[The Study of the Spectral Model for Estimating Pigment Contents of Tobacco Leaves in Field].

Fast and non-destructive measurements of tobacco leaf pigment contents by spectroscopy in situ in the field has great significance in production guidance for nutrient diagnosis and growth monitoring of tobacco in vegetative growth stage, and it is also very important for the quality evaluation of tobacco leaves in mature stage. The purpose of this study is to estimate the chlorophyll and carotenoid contents of tobacco leaves using tobacco leaf spectrum collected in the field. Reflectance spectrum of tobacco leaves in vegetative growth stage and mature stage were collected in situ in the field and the pigment contents of tobacco leaf samples were measured in this study, taking the tobacco leaf samples collected in each and both stages as modeling sets respectively, and using the methods of support vector machine (SVM) and spectral indice to establish the pigment content estimation models, and then compare the prediction performance of the models built by different methods. The study results indicated that the difference of estimation performance by each stage or mixed stages is not significant. For chlorophyll content, SVM and spectral indice modeling methods can both have a well estimation performance, while for carotenoid content, SVM modeling method has a better estimation performance than spectral indice.
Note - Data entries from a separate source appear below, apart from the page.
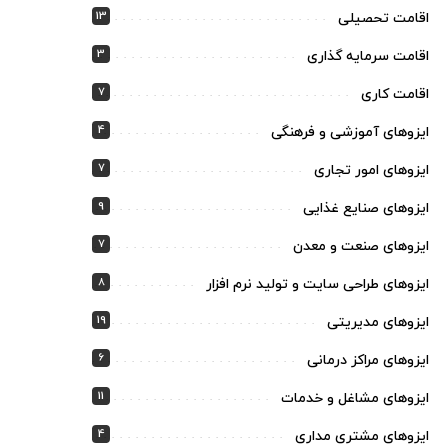
13
اقامت تحصیلی
3
اقامت سرمایه گذاری
7
اقامت کاری
4
ایزوهای آموزشی و فرهنگی
7
ایزوهای امور تجاری
9
ایزوهای صنایع غذایی
7
ایزوهای صنعت و معدن
8
ایزوهای طراحی سایت و تولید نرم افزار
19
ایزوهای مدیریتی
6
ایزوهای مراکز درمانی
11
ایزوهای مشاغل و خدمات
4
ایزوهای مشتری مداری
The coefficient of determination and the root mean square error of SVM model for estimating tobacco leaf chlorophyll content by each stage were 0.867 6 and 0.014 7, while the coefficient of determination and the root mean square error of SVM model for estimating tobacco leaf chlorophyll content by mixed stages were 0.898 6 and 0.012 3; The coefficient of determination and the root mean square error for estimating tobacco leaf carotenoid content by each stage were 0.861 4 and 0.002 5, while the coefficient of determination and the root mean square error of SVM model for estimating tobacco leaf carotenoid content by mixed stages were 0.839 9 and 0.002 5. The innovation point of this study is that on the basis of support vector machine and spectral indice, models established by each stage and mixed stages for estimating the pigment contents of tobacco leaf samples can provide scientific basis and technical support for quality control of tobacco leaf production in field and the ensurance of tobacco leaf recovery quality.